• Task objective: Transcribe the listing in full, word for word; pictures do not belong in the copy.

• Entries provided:
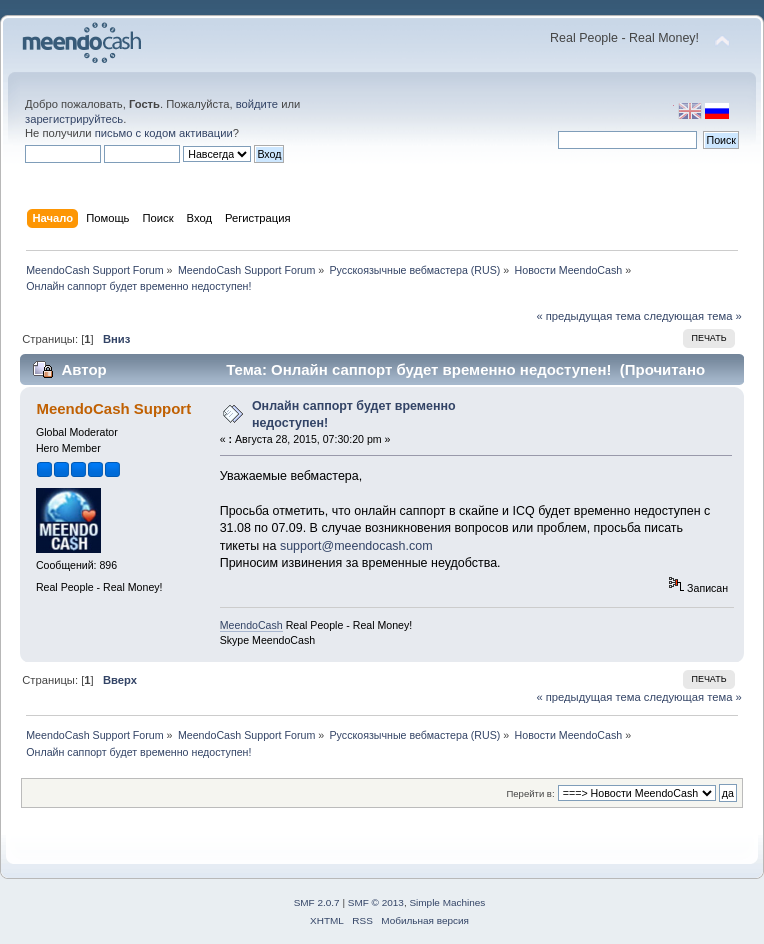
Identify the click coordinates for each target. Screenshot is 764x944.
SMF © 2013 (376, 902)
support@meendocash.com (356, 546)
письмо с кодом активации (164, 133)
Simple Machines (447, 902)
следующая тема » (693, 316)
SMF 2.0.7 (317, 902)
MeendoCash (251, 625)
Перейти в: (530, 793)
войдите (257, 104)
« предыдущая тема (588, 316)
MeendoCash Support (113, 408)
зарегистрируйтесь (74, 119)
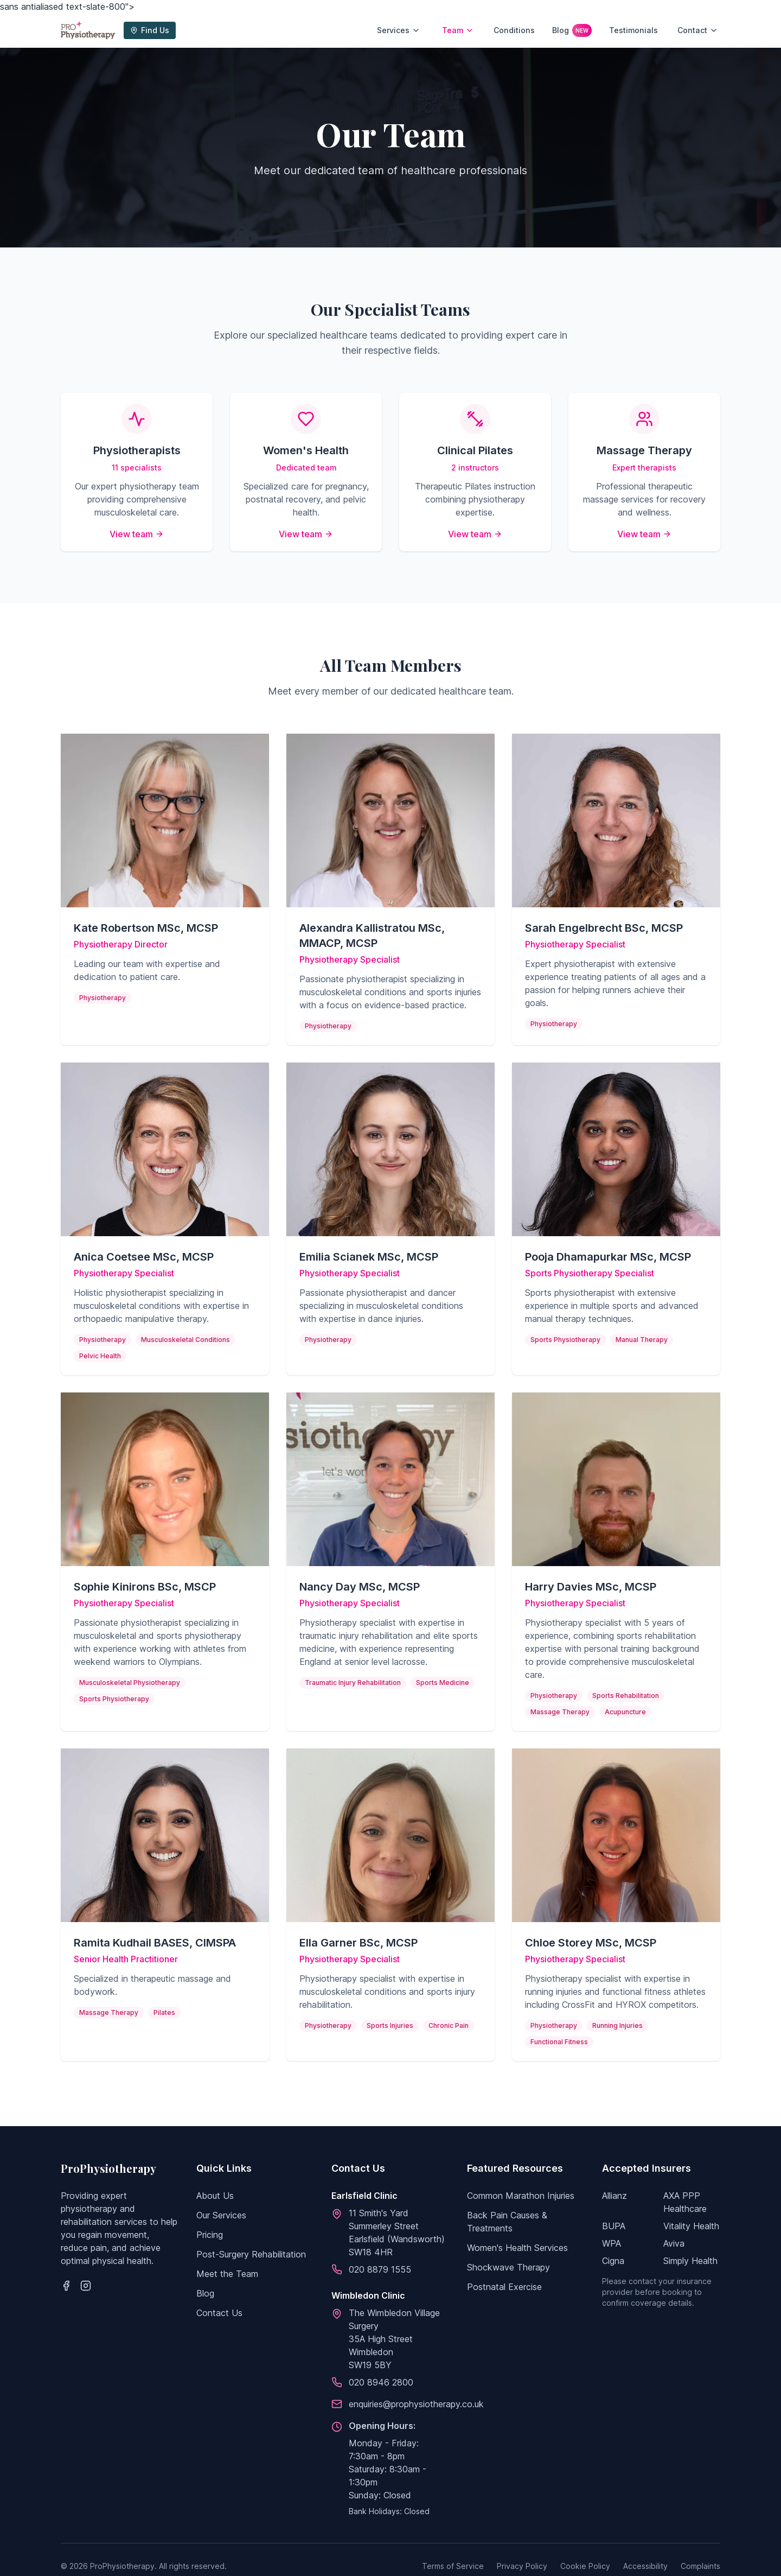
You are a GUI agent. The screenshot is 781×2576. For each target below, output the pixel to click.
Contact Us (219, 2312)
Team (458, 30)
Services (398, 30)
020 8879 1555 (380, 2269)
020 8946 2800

• Response:
Identify the click coordinates for each target. Screenshot is 764x944.
SMF © 2013 (376, 902)
support@meendocash.com (356, 546)
письмо с кодом активации (164, 133)
Simple Machines (447, 902)
следующая тема » (693, 316)
SMF 2.0.7 (317, 902)
MeendoCash (251, 625)
Перейти в: (530, 793)
войдите (257, 104)
« предыдущая тема (588, 316)
MeendoCash Support (113, 408)
зарегистрируйтесь (74, 119)
You are a GUI agent. The screenshot is 781×2576. For each target below, output the pixel to click.
Contact Us (219, 2312)
Team (458, 30)
Services (398, 30)
020 8879 1555 (380, 2269)
020 8946 2800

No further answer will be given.